[Instructions to follow] What lines below contain the string "Realizar"? List them all.

# # # # #

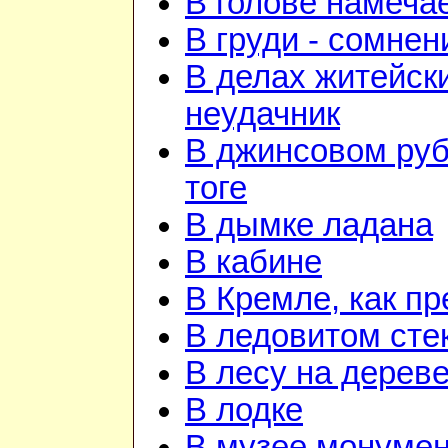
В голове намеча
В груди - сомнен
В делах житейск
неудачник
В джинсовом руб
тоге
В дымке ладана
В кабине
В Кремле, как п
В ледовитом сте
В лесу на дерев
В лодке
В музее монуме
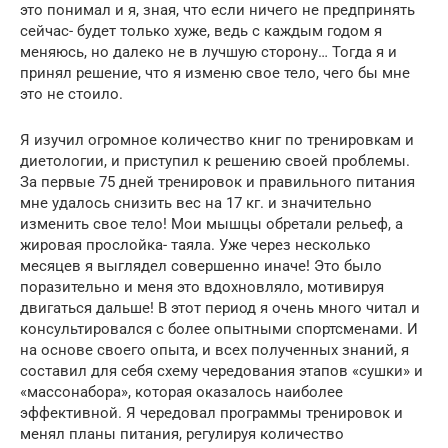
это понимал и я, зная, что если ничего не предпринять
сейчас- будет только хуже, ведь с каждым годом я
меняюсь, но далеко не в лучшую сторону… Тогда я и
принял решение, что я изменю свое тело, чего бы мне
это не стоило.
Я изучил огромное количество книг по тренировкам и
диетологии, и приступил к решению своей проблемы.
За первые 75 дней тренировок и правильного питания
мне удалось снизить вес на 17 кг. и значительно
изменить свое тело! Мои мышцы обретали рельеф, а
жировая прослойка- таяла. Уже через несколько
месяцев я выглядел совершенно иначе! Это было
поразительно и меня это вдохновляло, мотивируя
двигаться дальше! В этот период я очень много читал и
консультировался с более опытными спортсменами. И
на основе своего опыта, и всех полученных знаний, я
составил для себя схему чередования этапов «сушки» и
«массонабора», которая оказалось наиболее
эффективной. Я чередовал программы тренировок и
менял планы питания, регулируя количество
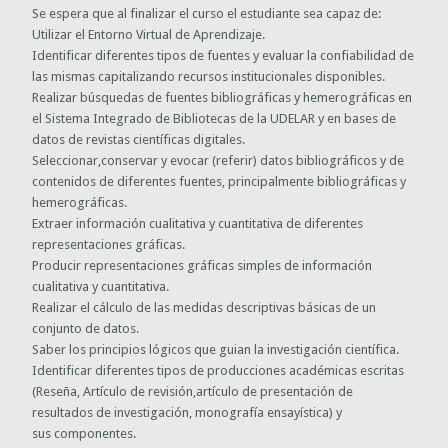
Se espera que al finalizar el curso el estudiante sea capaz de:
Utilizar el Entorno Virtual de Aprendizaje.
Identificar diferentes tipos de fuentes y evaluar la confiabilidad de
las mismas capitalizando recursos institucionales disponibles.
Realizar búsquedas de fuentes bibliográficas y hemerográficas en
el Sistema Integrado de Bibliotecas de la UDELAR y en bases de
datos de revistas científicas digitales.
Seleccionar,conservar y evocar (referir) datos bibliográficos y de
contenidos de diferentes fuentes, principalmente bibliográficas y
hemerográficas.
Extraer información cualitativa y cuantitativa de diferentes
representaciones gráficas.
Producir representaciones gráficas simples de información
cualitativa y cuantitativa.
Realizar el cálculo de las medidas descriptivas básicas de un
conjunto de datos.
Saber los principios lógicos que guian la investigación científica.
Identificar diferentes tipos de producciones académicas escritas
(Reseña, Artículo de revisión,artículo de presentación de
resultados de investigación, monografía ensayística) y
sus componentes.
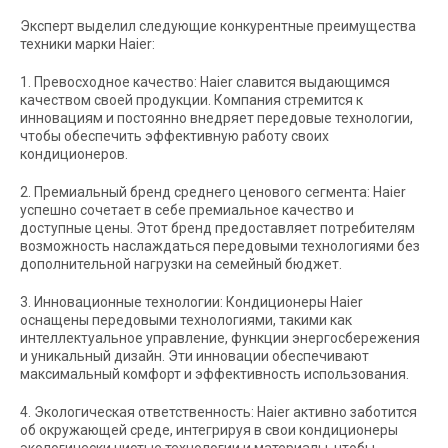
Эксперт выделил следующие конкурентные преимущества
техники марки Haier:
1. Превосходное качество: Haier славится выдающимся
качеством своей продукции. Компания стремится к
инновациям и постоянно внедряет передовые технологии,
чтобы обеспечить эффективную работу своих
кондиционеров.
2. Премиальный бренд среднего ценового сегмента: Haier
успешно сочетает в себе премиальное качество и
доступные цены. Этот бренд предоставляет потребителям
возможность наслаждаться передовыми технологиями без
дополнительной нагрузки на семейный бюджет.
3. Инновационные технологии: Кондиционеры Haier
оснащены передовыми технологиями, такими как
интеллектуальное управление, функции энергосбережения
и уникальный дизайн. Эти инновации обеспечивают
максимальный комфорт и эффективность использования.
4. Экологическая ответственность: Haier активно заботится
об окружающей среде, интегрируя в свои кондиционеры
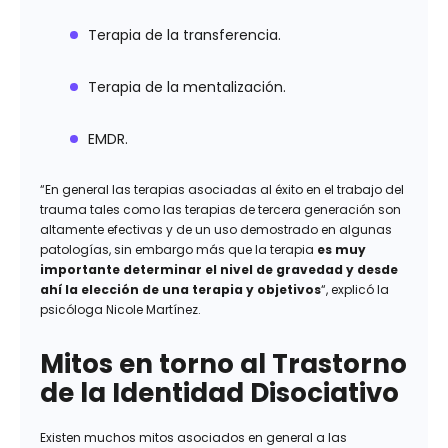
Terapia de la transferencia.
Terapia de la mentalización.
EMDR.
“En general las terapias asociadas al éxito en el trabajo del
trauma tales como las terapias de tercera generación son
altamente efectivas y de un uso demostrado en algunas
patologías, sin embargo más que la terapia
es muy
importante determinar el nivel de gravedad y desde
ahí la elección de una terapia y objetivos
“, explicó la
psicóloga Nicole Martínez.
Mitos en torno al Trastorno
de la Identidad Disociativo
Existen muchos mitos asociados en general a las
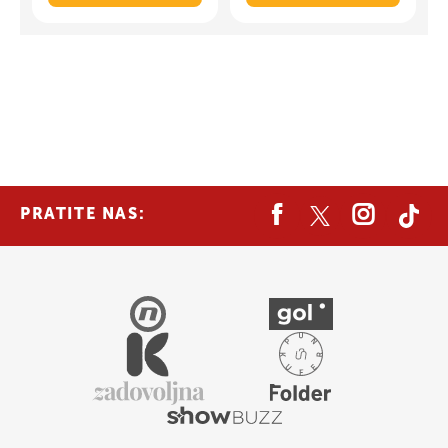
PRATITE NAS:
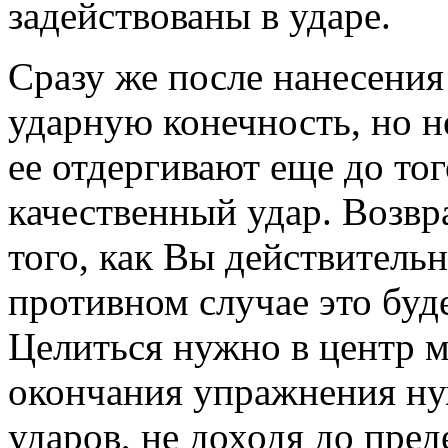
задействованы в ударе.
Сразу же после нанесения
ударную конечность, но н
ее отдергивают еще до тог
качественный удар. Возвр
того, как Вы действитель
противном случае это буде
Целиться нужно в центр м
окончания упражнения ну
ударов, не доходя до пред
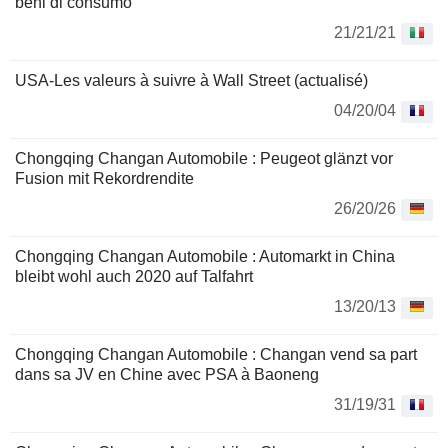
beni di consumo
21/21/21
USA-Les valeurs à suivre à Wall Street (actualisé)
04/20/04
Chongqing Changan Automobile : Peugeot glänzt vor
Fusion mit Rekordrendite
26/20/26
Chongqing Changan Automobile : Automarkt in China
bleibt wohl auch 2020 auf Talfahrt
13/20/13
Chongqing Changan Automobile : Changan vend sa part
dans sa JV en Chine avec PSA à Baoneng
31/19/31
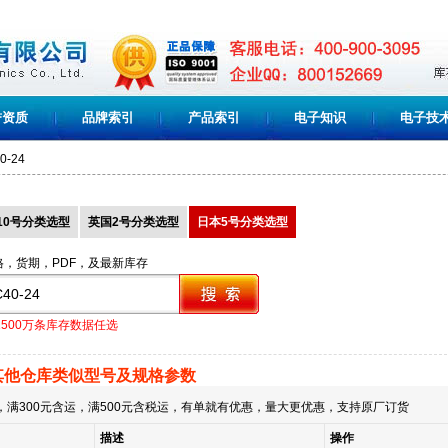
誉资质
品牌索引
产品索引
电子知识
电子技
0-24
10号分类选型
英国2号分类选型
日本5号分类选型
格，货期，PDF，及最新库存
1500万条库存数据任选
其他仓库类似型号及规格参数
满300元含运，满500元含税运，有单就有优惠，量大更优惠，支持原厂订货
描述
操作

# # # # #

[Finished exercise]
Realizar búsquedas de fuentes bibliográficas y hemerográficas en
Realizar el cálculo de las medidas descriptivas básicas de un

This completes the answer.